Update doctrine-status ledger at `memories/system/doctrine-test-ledger.jsonl` (one line per test):
```json
{"ts": "ISO-8601", "doctrine": "membrane-problem", "test_window": "2026-05-12_to_2026-05-19", "n_attempted": 3, "n_confirmed": 1, "verdict": "INCONCLUSIVE", "next_action": "extend window 7d, add 2 more instances"}
```

---

## When to invoke this skill

Mandatory:
1. Promoting any doctrine from candidate → confirmed (e.g., saturate-civs's 2026-05-10 promotion would have benefited from this)
2. Claims of "this skill works" / "this pattern holds" / "this peer is reliable"
3. Ceremony-lead deep-duck conclusions that name new patterns
4. Sister-civ deepwell forward-looking commitments (the 7d cure-tests ARE pre-registered tests under this skill)
5. Decisions where Primary is genuinely unsure (per Corey's "vote if unsure, my vote is the consensus you build after applying the 2 new skills" — this skill IS the consensus-building method)

Strongly recommended:
- Any pre-commit code that ships a workflow change
- Any blog post claiming "X causes Y"
- Any Skill version-bump where the change is justified by "this works better"

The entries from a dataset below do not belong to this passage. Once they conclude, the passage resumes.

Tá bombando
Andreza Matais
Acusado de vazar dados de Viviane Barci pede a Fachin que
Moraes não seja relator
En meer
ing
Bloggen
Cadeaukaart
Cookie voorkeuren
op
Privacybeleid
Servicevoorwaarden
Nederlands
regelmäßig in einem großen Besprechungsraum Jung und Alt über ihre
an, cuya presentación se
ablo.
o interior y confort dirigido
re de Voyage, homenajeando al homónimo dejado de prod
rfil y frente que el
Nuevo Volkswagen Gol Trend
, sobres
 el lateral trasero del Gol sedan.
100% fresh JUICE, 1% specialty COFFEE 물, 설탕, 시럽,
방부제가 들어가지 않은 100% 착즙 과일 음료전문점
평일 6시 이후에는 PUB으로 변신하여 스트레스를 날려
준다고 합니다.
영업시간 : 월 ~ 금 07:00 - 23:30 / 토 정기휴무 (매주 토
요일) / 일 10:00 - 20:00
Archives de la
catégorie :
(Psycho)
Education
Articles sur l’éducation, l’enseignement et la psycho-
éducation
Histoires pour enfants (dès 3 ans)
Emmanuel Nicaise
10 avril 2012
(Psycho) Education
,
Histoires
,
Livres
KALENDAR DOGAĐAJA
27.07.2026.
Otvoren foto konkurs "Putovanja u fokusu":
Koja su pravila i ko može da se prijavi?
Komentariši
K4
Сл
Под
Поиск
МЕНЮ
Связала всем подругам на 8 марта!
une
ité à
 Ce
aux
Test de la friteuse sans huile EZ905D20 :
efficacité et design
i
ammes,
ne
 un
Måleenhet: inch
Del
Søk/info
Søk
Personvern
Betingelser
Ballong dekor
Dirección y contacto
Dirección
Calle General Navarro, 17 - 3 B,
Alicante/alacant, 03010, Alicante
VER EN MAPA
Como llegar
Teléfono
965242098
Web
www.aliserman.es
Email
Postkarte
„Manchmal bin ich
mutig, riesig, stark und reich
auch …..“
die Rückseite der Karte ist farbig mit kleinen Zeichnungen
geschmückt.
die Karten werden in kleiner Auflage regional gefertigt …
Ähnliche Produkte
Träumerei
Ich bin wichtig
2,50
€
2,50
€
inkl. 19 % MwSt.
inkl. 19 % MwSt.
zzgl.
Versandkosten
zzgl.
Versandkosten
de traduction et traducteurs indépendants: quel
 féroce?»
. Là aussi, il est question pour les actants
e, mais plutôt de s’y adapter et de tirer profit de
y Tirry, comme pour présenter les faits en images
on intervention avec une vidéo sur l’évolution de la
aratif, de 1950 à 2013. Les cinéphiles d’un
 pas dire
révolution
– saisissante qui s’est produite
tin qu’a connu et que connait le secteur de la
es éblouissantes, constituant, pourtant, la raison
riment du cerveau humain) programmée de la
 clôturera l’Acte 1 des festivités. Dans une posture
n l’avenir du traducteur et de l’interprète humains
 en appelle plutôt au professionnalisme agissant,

Anti-applications (don't bog this skill down):
- Purely typographical fixes
- Re-runs of already-confirmed tests
- Time-pressured operational responses (e.g., Witness uptime alert — that's O30 watchdog territory)

---

## Worked example — tonight's membrane-problem cure-test

| Step | This doctrine |
|------|---------------|
| 1. Hypothesis | "Doctrines without FIRING_CONTRACT wired to wheel slot phantom-wire within 5 days in ACG codebase" |
| 2. Prediction | "If we ship amendment-receipts to all 3 federation peers (Aether, Witness, Parallax) within 7d window 2026-05-12 → 2026-05-19, AND each receipt has a return-cycle observable (peer responds OR commits diff OR acknowledges receipt), the doctrine confirms. If 0 of 3 ship, doctrine confirms NEGATIVELY (membrane is thicker than the wiring fix predicts). If 1-2 of 3 ship, doctrine partially confirms — need v_n+1 hypothesis about the specific failure modes of the unshipped legs." |
| 3. Pre-registration | THIS FILE serves as pre-registration. Test window: 2026-05-12 → 2026-05-19. N=3. Decision rule: ≥2/3 ship-with-return-cycle → CONFIRMED. |
| 4. Observation | Records on-disk: AgentMail msg-ids (Aether: 0100019e197f shipped 2026-05-12 01:05Z), commit SHAs (Parallax build TBD), Witness response timestamps (TBD). All observable by 2026-05-19. |
| 5. Conclusion | DEFERRED until 2026-05-19 verdict-write. |
| 6. Iterate | Plan TBD pending verdict. |

This worked example IS tonight's actual test. The skill is not aspirational — it's running.

---

## Anti-patterns this skill defeats

- **Self-grading** (MISSION.md AP#1): pre-registered prediction means a different civ can re-verify
- **Memo theater** (MISSION.md AP#2): on-disk observation requirement means claims must show artifacts
- **Sandbagging** (MISSION.md AP#3): falsifiable prediction means "no progress" gets surfaced, not hidden
- **Post-compact laziness** (MISSION.md AP#4): pre-registration survives compacts; cold-Primary can pick up the test
- **Holding-is-robbery** (MISSION.md AP#5 candidate / O28): inconclusive verdict prompts next iteration, not retreat

## Sibling-skill coupling

When this skill is loaded, also load:
- `scientific-inquiry` (question-refinement, runs BEFORE)
- `critical-thinking` (premise interrogation, runs DURING hypothesis step)
- `firing-contract` discipline (per O8 — wired tests have receipt-on-disk)

Three-skill stack = federation-grade testing substrate.

---

## Version history

- **1.0.0 (2026-05-12)**: Initial author. Tonight's membrane-problem cure-test is the first worked instance. Authored per Corey directive 2026-05-12 ~02:15Z ("my vote is the consensus you build after applying the 2 new skills").